Authors: Flora Speer
Tags: #romance, #series, #futuristic romance, #romance futuristic
She still had sense enough to seal the hatch
behind her so Herne could not enter to disturb her without using
special security clearance. Calling up all of her Oressian
discipline to keep herself erect, she pulled off her soiled coif
and ripped away the torn and dirty treksuit and tossed both into
the recycling bin.
She battled rapidly weakening knees and a
growing nausea to stand for the necessary one minute in the sonic
cleansing chamber. That made her feel a little better, since it was
narrow and close, like the cubicles she had known as a Young One.
But when she emerged into her cabin again the ringing in her ears
blotted out the vibration of the ship. She could no longer focus
her eyes, nor would her knees hold her upright. But she did make it
to her bunk before her Oressian training finally gave way, allowing
her to do one more thing that she had never before done in her
life.
Merin fainted.
Herne watched Merin come onto the bridge. She
was pale, a little strained about the eyes, but otherwise she
looked normal. He wanted to put his arms around her, to hold her
close and protect her from all harm.
It had taken him hours to repair the bulkhead
he’d torn to pieces in his desperate attempt to rescue her. He
could only imagine what her thoughts must have been when she
realized that she was almost certainly doomed to a terrible death.
But she had not given up. With incredible determination she had
worked her way back to safety. He was still fighting his own rage
and frustration at his inability to help her through that
ordeal.
Before replacing the grate in the restored
bulkhead he had climbed up on the ladder to shine his handlight
into the shaft. He’d seen the scrapes her boots had made in the
metal during her slow, backward, uphill progress, and he had seen
the bloodstains. Shaking his head in admiration of her courage and
anger for what she had endured in that shaft, he had slammed the
grate across the opening with a savage gesture.

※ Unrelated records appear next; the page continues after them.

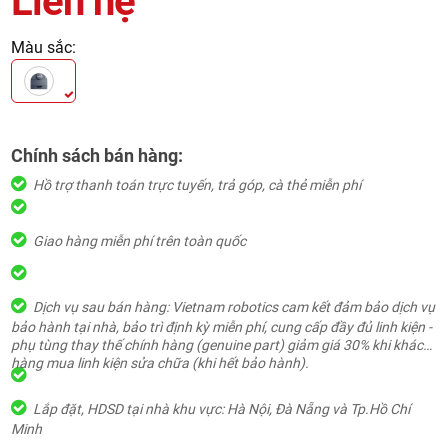
Liên hệ
Màu sắc:
Chính sách bán hàng:
Hồ trợ thanh toán trực tuyến, trả góp, cà thẻ miễn phí
Giao hàng miễn phí trên toàn quốc
Dịch vụ sau bán hàng: Vietnam robotics cam kết đảm bảo dịch vụ
bảo hành tại nhà, bảo trì định kỳ miễn phí, cung cấp đầy đủ linh kiện -
phụ tùng thay thế chính hàng (genuine part) giảm giá 30% khi khách
hàng mua linh kiện sửa chữa (khi hết bảo hành).
Lắp đặt, HDSD tại nhà khu vực: Hà Nội, Đà Nẵng và Tp.Hồ Chí
Minh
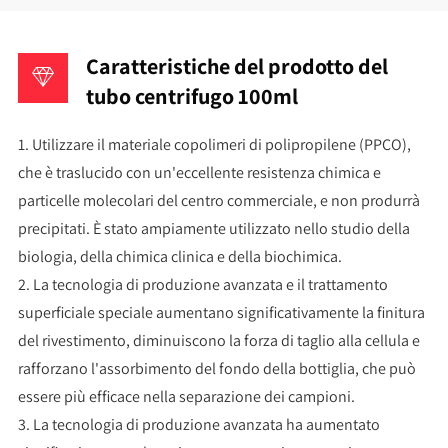
Caratteristiche del prodotto del
tubo centrifugo 100ml
1. Utilizzare il materiale copolimeri di polipropilene (PPCO),
che è traslucido con un'eccellente resistenza chimica e
particelle molecolari del centro commerciale, e non produrrà
precipitati. È stato ampiamente utilizzato nello studio della
biologia, della chimica clinica e della biochimica.
2. La tecnologia di produzione avanzata e il trattamento
superficiale speciale aumentano significativamente la finitura
del rivestimento, diminuiscono la forza di taglio alla cellula e
rafforzano l'assorbimento del fondo della bottiglia, che può
essere più efficace nella separazione dei campioni.
3. La tecnologia di produzione avanzata ha aumentato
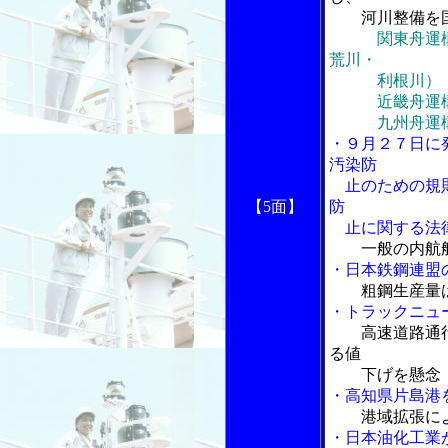
河川整備を国
関東舟運
荒川・
利根川）
近畿舟運構想
九州舟運構想
・９月２７日に
汚染防
止のための規則
【5面】
防
止に関する法
一般の内航
・日本鉄鋼連盟
粗鋼生産量
・トラックニュ
高速道路通
る値
下げを懸念
・高知県片島港
港域拡張に
・日本油化工業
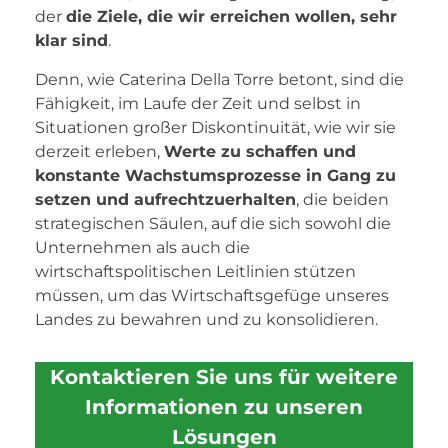
der
die Ziele, die wir erreichen wollen, sehr
klar sind
.
Denn, wie Caterina Della Torre betont, sind die
Fähigkeit, im Laufe der Zeit und selbst in
Situationen großer Diskontinuität, wie wir sie
derzeit erleben,
Werte zu schaffen und
konstante Wachstumsprozesse in Gang zu
setzen und aufrechtzuerhalten
, die beiden
strategischen Säulen, auf die sich sowohl die
Unternehmen als auch die
wirtschaftspolitischen Leitlinien stützen
müssen, um das Wirtschaftsgefüge unseres
Landes zu bewahren und zu konsolidieren.
Kontaktieren Sie uns für weitere
Informationen zu unseren
Lösungen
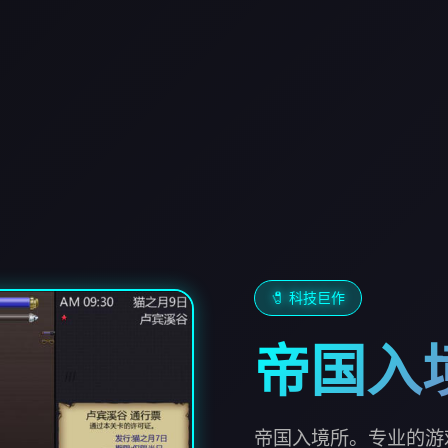
🧷 科技巨作
帝国入
帝国入境所。专业的游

Now he saw her looking cool and distant in a
fresh orange treksuit, her clean white coif neatly in place and
strapped beneath her chin, and he wanted to shake her. She was so
determined to conceal her feelings, no matter what happened, yet
Herne was convinced that she would prove to be a woman of passion,
if only he could reach her deeply repressed emotions.
“I trust you slept well?” he said, watching
closely for any sign that she was trying to hide illness or a
delayed reaction to her trials in two different shafts.
“I always sleep well.”
Herne doubted that, but he made no comment on
her claim. “I’m glad you are safe,” he told her.
“Why would I not be?” She sounded
surprised.
“You were far from safe in that shaft.”
“But I am safe now.”
Herne thought he would go mad if she did not
soon change that quiet, unemotional voice and those idiotically
neutral responses. He held his arms tight at his sides, clenching
his fists. He wanted to kiss her, to beat her, to hold her in his
arms and tell her he’d never let anything hurt her again, to shake
her and scold her until she cried – and he wanted to do all of
those things at the same time. Most of all, he wanted desperately
to make love to her, to hear her cry out his name as she dissolved
into rapture.
“May I have your report on your watch,
please, Herne?”
Now he wanted to strangle her. His fingers
itched to feel her slender neck. He had torn half the ship apart
trying to reach her when he believed she was in danger, then he had
put the entire mess back together again, and the only reward he got
for all his trouble was her cool little voice asking for a
star-blasted report. If she said one more word he was going to kill
her and send her body into deep space through the decompression
hatch the Cetans had once used for disposal of their unwanted
prisoners.
He’d be damned to everlasting torment if he
ever did anything for her again. She could fall through any blasted
shaft she wanted and burn to a cinder in the propulsion system and
he wouldn’t care. If she were wounded, he’d let her bleed to death,
physician’s oath or no. He wanted nothing more to do with a
stubborn, cold-blooded Oressian who wouldn’t even say thank
you.
“Is something wrong?” She turned the full
power of her purple-flecked brown eyes on him. She was almost
smiling. There was a definite upward tilt to the corners of her
lovely mouth. Herne’s frustrated wrath began to drain away.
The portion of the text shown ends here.